Dataset entries —
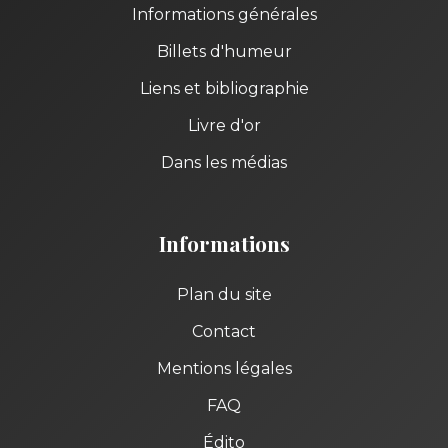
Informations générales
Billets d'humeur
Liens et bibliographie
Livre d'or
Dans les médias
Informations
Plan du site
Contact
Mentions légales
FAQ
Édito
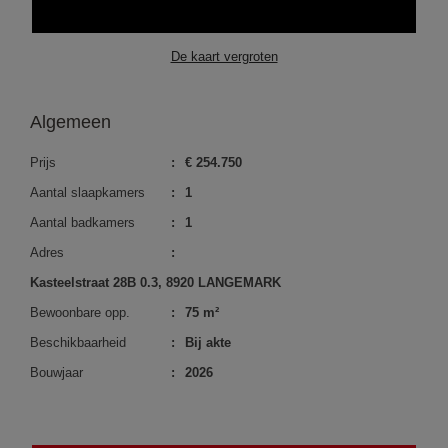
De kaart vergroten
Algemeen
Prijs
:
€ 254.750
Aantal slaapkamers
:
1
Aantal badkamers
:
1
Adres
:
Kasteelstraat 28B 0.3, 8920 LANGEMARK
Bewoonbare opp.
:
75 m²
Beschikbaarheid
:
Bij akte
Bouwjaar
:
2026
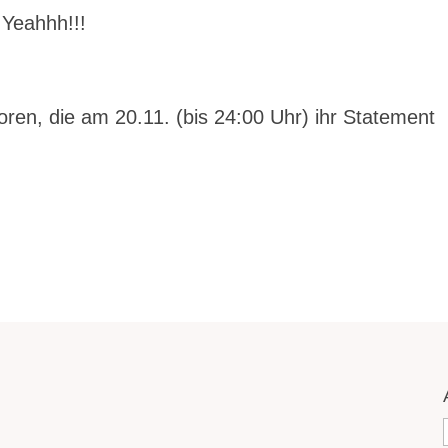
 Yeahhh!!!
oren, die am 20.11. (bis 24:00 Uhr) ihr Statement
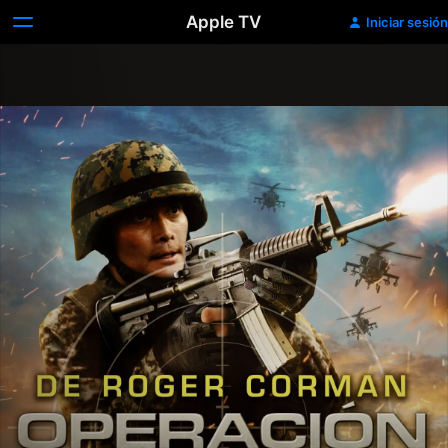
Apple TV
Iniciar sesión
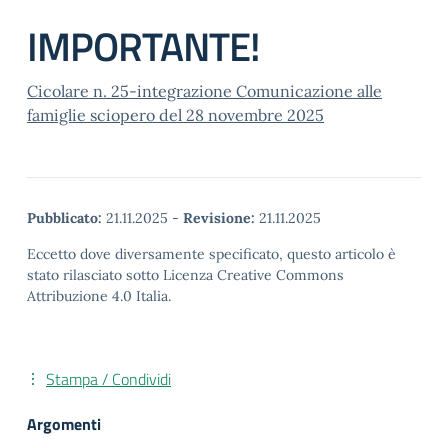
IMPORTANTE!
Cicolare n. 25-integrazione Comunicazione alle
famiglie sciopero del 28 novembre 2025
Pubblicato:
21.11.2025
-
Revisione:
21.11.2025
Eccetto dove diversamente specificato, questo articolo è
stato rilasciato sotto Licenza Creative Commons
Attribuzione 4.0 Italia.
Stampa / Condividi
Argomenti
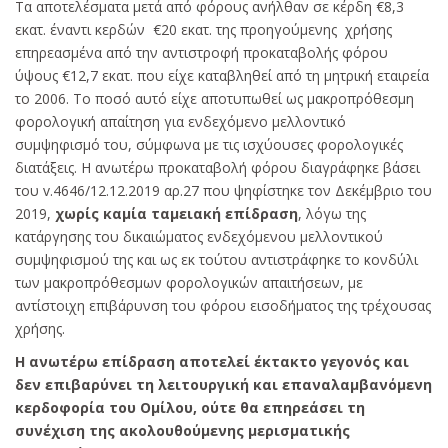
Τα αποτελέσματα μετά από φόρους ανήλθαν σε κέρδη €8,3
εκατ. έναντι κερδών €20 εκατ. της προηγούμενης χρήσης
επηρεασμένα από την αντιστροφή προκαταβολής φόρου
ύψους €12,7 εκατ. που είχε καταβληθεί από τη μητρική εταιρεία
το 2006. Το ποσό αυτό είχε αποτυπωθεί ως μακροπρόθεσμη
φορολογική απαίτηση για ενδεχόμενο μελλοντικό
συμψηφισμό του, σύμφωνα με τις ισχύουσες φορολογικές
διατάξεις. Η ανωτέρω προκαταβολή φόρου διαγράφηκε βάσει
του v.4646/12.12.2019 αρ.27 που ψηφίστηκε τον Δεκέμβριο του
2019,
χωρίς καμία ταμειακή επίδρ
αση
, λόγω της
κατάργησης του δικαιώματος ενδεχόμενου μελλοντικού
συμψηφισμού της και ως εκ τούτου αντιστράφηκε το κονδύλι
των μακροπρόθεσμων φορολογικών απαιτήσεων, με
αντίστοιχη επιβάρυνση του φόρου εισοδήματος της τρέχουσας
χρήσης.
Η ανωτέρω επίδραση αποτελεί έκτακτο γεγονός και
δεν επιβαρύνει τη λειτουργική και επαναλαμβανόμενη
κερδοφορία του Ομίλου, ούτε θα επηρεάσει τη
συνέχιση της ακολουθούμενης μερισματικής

--

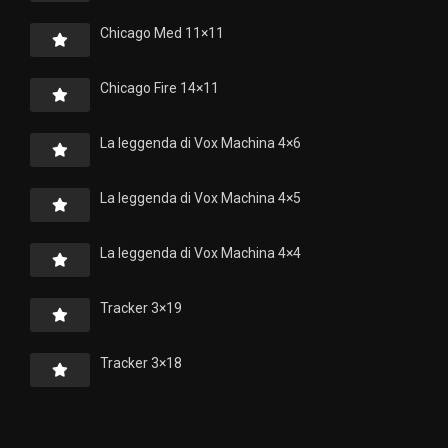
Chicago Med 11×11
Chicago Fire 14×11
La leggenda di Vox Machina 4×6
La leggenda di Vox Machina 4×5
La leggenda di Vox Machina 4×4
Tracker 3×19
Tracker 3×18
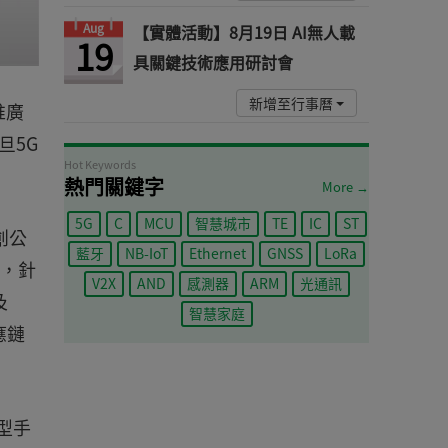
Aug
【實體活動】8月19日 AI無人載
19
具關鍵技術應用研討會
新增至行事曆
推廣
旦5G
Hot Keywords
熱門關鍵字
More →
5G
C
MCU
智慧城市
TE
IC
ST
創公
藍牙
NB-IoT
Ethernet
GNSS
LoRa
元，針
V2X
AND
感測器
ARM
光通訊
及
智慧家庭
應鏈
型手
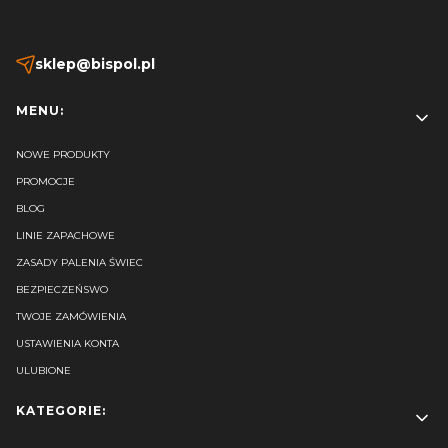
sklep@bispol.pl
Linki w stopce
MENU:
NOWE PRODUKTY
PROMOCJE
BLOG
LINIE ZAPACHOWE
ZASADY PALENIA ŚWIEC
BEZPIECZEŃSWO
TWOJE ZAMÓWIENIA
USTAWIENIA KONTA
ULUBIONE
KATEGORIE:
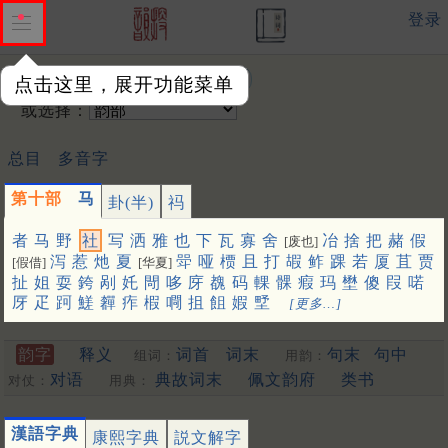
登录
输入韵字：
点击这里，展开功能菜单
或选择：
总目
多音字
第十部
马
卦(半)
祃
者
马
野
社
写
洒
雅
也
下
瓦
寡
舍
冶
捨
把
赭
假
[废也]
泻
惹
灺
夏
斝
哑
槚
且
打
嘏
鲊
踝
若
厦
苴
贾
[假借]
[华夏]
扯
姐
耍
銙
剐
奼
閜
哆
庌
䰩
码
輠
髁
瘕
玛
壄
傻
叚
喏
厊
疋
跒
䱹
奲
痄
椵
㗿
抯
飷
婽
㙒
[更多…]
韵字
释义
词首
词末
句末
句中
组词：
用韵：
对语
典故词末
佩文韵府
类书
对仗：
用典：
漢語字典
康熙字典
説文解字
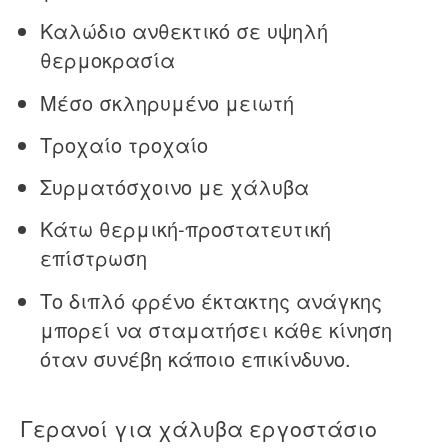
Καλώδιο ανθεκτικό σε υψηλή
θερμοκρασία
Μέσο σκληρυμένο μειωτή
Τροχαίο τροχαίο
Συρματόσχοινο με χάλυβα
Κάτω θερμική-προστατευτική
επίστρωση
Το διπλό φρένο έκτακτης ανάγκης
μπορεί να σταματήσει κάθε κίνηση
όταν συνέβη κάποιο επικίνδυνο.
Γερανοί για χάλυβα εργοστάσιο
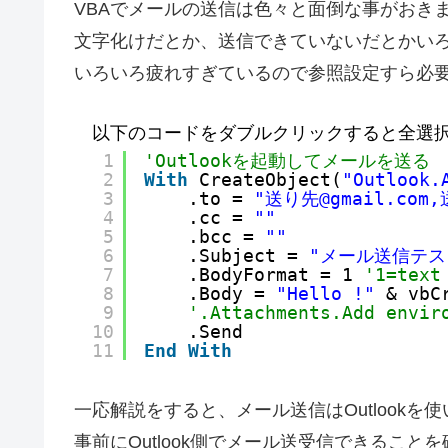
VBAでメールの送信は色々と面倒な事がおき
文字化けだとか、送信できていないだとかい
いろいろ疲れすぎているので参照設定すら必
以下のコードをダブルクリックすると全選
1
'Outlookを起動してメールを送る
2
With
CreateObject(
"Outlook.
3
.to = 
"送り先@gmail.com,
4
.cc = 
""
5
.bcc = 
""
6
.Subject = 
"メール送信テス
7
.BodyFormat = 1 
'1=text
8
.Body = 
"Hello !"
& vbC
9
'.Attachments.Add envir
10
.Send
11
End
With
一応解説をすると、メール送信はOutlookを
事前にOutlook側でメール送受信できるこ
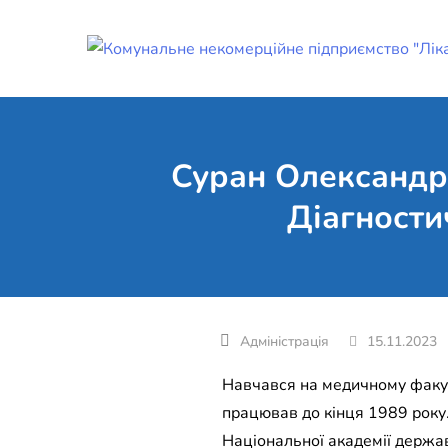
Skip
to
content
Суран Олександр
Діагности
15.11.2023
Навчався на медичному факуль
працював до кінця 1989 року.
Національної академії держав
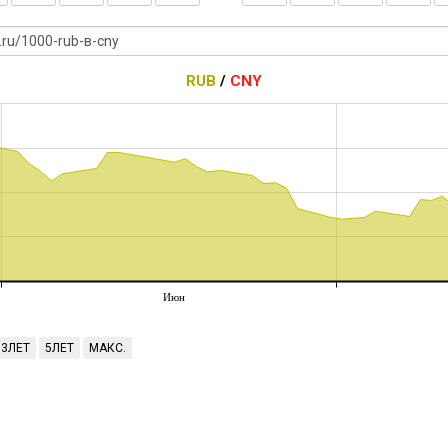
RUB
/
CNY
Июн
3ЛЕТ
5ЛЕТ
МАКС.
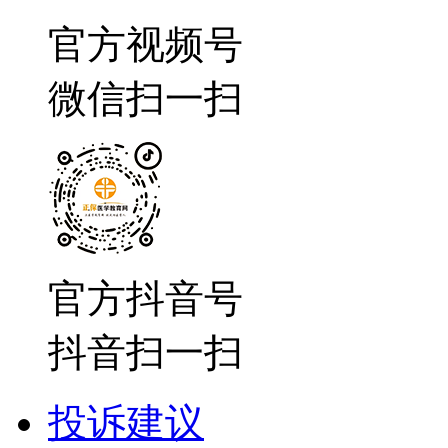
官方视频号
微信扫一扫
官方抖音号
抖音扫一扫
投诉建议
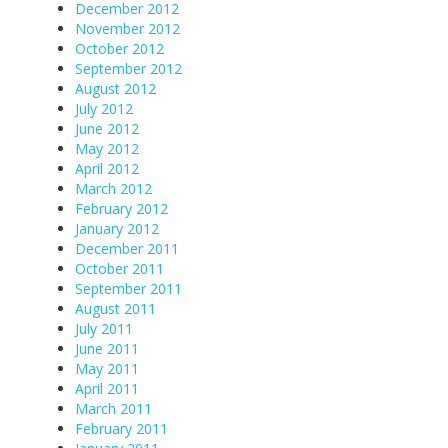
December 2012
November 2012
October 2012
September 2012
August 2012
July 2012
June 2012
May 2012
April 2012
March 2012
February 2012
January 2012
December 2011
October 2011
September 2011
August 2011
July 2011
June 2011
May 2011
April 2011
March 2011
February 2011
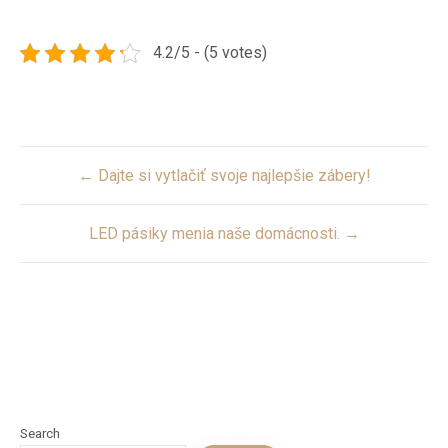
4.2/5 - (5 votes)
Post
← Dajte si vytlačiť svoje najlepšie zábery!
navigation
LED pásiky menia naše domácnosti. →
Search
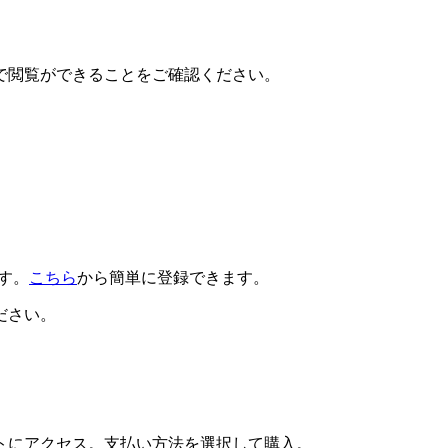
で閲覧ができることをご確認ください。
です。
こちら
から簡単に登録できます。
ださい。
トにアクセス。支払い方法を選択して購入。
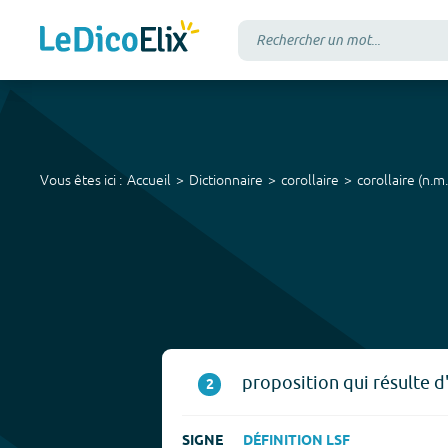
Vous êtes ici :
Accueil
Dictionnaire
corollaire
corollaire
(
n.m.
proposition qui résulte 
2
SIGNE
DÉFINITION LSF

ASSIGNMENT —
Whenever a line above includes the string "leggenda", copy it.

OUTPUT —
La leggenda di Vox Machina 4×6
La leggenda di Vox Machina 4×5
La leggenda di Vox Machina 4×4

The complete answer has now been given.